- Other name: Margaret Mary Ralston
- Occupation: Journalist
- Known for: Sports journalism, administration, ministerial advisor

= Marg Ralston =

Marg Ralston is an Australian sports journalist, editor, and government advisor. She is noted for being the first woman appointed as a sports editor of a major metropolitan paper in Australia. She is currently a Ministerial Adviser for the South Australian Government, providing recreation and sport advice to Minister Hon. Leon Bignell MP.

==Contribution to women's sport==
Ralston was appointed Sport Editor for one of Adelaide's two major newspapers, The News in 1979. She spent 12 years at that post, until the paper closed in 1992. During her watch, elite, amateur and local sport, and in particular women's sport, received strong media coverage, due to the competition between the two newspapers and due to Ralston's editorial focus.
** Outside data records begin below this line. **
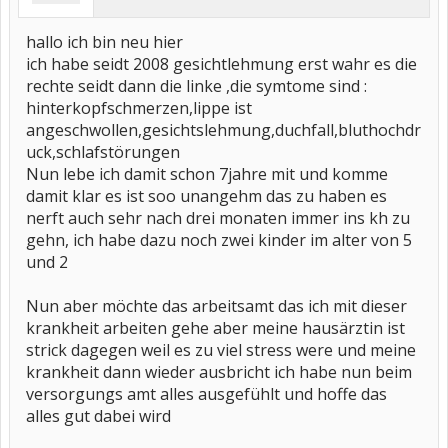
hallo ich bin neu hier
ich habe seidt 2008 gesichtlehmung erst wahr es die
rechte seidt dann die linke ,die symtome sind :
hinterkopfschmerzen,lippe ist
angeschwollen,gesichtslehmung,duchfall,bluthochdr
uck,schlafstörungen
Nun lebe ich damit schon 7jahre mit und komme
damit klar es ist soo unangehm das zu haben es
nerft auch sehr nach drei monaten immer ins kh zu
gehn, ich habe dazu noch zwei kinder im alter von 5
und 2
Nun aber möchte das arbeitsamt das ich mit dieser
krankheit arbeiten gehe aber meine hausärztin ist
strick dagegen weil es zu viel stress were und meine
krankheit dann wieder ausbricht ich habe nun beim
versorgungs amt alles ausgefühlt und hoffe das
alles gut dabei wird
Ralston continued her involvement in sport through ministerial advisory including 11 years as executive director of the Australian Olympic Committee/SA Olympic Council from 1992 – 2003.

Ralston is involved in a range of sports advisory roles including helping to compile a list of the 50 most influential people in South Australian sport.

==Awards==
- Member in the Order of Australia AM 2001 For service to amateur and professional sport, particularly in South Australia, as an administrator and journalist.
- Honoured at the South Australian Sports Awards in 2012 for her contribution to sport, with a new award named in her honour.